Cytological testing involves collection of exfoliated cells from the cervix and microscopic examination of these cells after staining. The concept of utilizing exfoliative cytology to identify women with invasive cervical cancer was introduced by Papanicolaou and Babes in the 1920s (Papanicolaou, 1928; Papanicolaou & Traut, 1941). Subsequently, Papanicolaou refined the technique and demonstrated that conventional cytology could also be used to identify precancerous lesions of the cervix (Papanicolaou, 1954).
The shift in emphasis from using cytology as a way to identify cases of invasive cervical cancer to using it to identify women with high-grade precursor lesions who are at risk for subsequently developing invasive cervical cancer was highly significant, as it meant that cervical cytology could be used to actually prevent the development of cervical cancer rather than simply identify cases at an early stage. In the 1960s, cervical cytology began to be widely used in many developed countries as a technique for cervical cancer prevention. Although the method was introduced over a half century ago, cytology-based screening programmes continue to be the mainstay of cervical cancer prevention.
The terminology developed by Papanicolaou separated cervical cytological findings into five categories or classes (Table 14) (Papanicolaou, 1954). At the time the classification was developed, there was only limited understanding of the relationship between cervical cancer precursor lesions and invasive cancers. Moreover, invasive cervical cancer was common and cervical cytology was initially viewed as a way of detecting early stage, easily treated cancers.

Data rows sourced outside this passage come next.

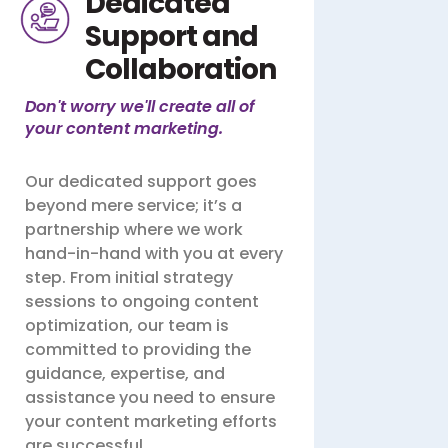
Dedicated
Support and
Collaboration
Don't worry we'll create all of
your content marketing.
Our dedicated support goes
beyond mere service; it’s a
partnership where we work
hand-in-hand with you at every
step. From initial strategy
sessions to ongoing content
optimization, our team is
committed to providing the
guidance, expertise, and
assistance you need to ensure
your content marketing efforts
are successful.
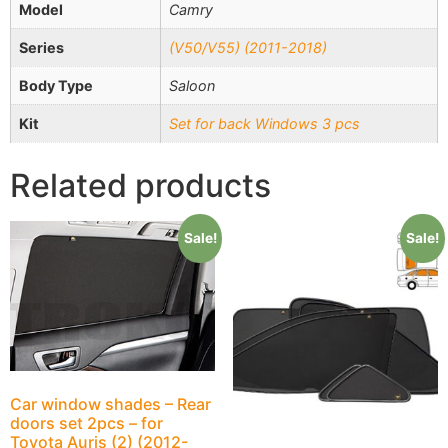
Model
Camry
Series
(V50/V55) (2011-2018)
Body Type
Saloon
Kit
Set for back Windows 3 pcs
Related products
Sale!
Sale!
Car window shades – Rear
doors set 2pcs – for
Toyota Auris (2) (2012-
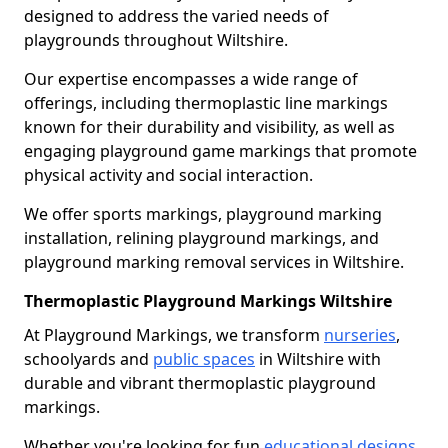
designed to address the varied needs of
playgrounds throughout Wiltshire.
Our expertise encompasses a wide range of
offerings, including thermoplastic line markings
known for their durability and visibility, as well as
engaging playground game markings that promote
physical activity and social interaction.
We offer sports markings, playground marking
installation, relining playground markings, and
playground marking removal services in Wiltshire.
Thermoplastic Playground Markings Wiltshire
At Playground Markings, we transform
nurseries
,
schoolyards and
public spaces
in Wiltshire with
durable and vibrant thermoplastic playground
markings.
Whether you're looking for fun
educational designs
,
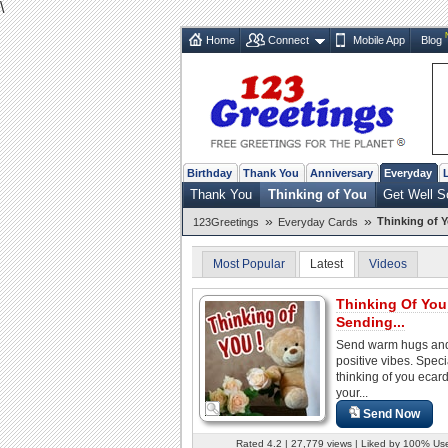
\
Home
Connect
Mobile App
Blog
Birthday
Thank You
Anniversary
Everyday
Thank You
Thinking of You
Get Well S
»
»
Thinking of 
123Greetings
Everyday Cards
Most Popular
Latest
Videos
Thinking Of Yo
Sending...
Send warm hugs an
positive vibes. Speci
thinking of you ecard
your...
Send Now
Rated 4.2 | 27,779 views | Liked by 100% Us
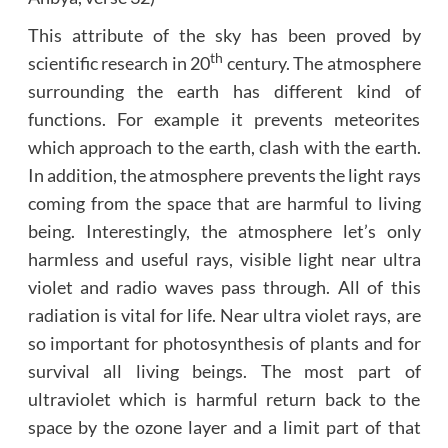
This attribute of the sky has been proved by
th
scientific research in 20
century. The atmosphere
surrounding the earth has different kind of
functions. For example it prevents meteorites
which approach to the earth, clash with the earth.
In addition, the atmosphere prevents the light rays
coming from the space that are harmful to living
being. Interestingly, the atmosphere let’s only
harmless and useful rays, visible light near ultra
violet and radio waves pass through. All of this
radiation is vital for life. Near ultra violet rays, are
so important for photosynthesis of plants and for
survival all living beings. The most part of
ultraviolet which is harmful return back to the
space by the ozone layer and a limit part of that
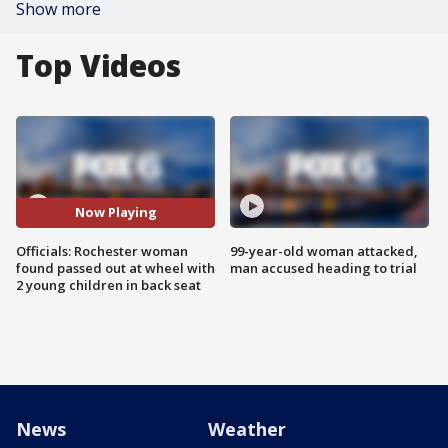
Show more
Top Videos
Now Playing
Officials: Rochester woman
99-year-old woman attacked,
found passed out at wheel with
man accused heading to trial
2 young children in back seat
News
Weather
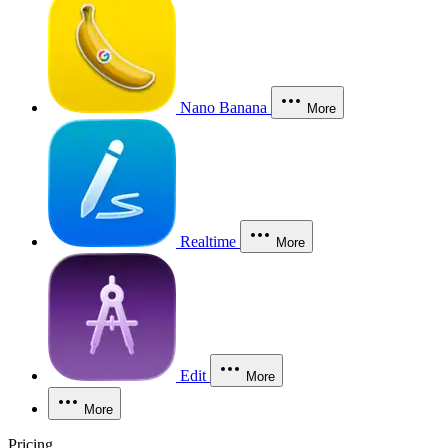
Nano Banana
More
Realtime
More
Edit
More
More
Pricing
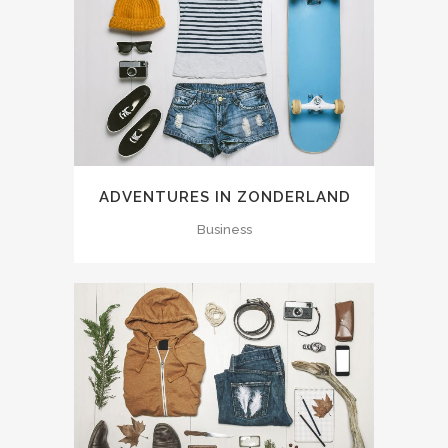
ADVENTURES IN ZONDERLAND
Business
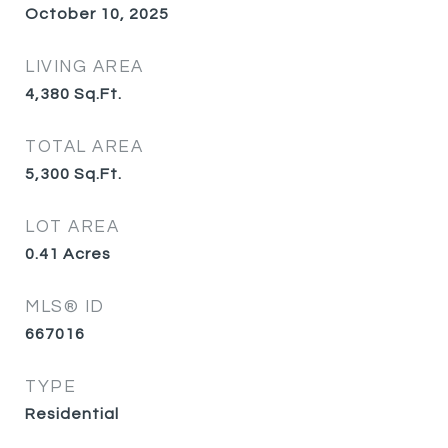
October 10, 2025
LIVING AREA
4,380
Sq.Ft.
TOTAL AREA
5,300
Sq.Ft.
LOT AREA
0.41
Acres
MLS® ID
667016
TYPE
Residential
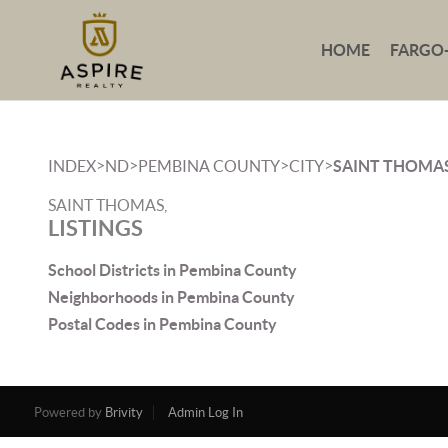
HOME
FARGO
>
>
>
>
INDEX
ND
PEMBINA COUNTY
CITY
SAINT THOMA
SAINT THOMAS,
LISTINGS
School Districts in Pembina County
Neighborhoods in Pembina County
Postal Codes in Pembina County
Powered by
Brivity
Admin Log In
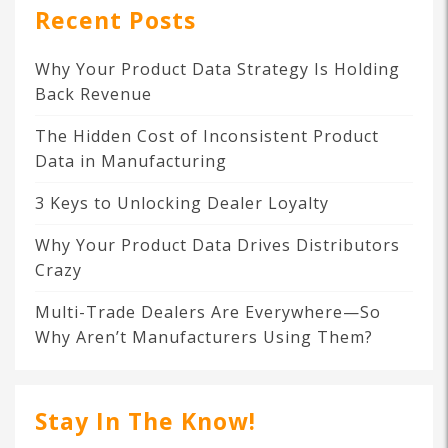
Recent Posts
Why Your Product Data Strategy Is Holding
Back Revenue
The Hidden Cost of Inconsistent Product
Data in Manufacturing
3 Keys to Unlocking Dealer Loyalty
Why Your Product Data Drives Distributors
Crazy
Multi-Trade Dealers Are Everywhere—So
Why Aren’t Manufacturers Using Them?
Stay In The Know!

Therefore, the Papanicolaou classification system focused on how closely the exfoliated cells resembled those from an invasive cancer. Although the Papanicolaou classification was modified many times over the years, the problems inherent in this classification remain. For example, although is clear how Class I and Class V translate into known histological entities, Classes II, III or IV correlate less clearly with standard histopathological lesions. For example, should a carcinoma in situ be classified as Class IV and all grades of dysplasia as Class III, or does mild dysplasia correspond to Class II? There was also no consensus as to what other non-neoplastic conditions were combined in Class II.
Such ambiguity in the Papanicolaou classification resulted in its non-uniform use by different cytologists. Modifications of the Papanicolaou classifications are still used in some countries. In the Netherlands, a modified Papanicolaou system (CISOE-A) is used for classification. This redefined and subdivided the Papanicolaou classes in order to make the terminology correlate with histopathological terminology (Hanselaar, 2002).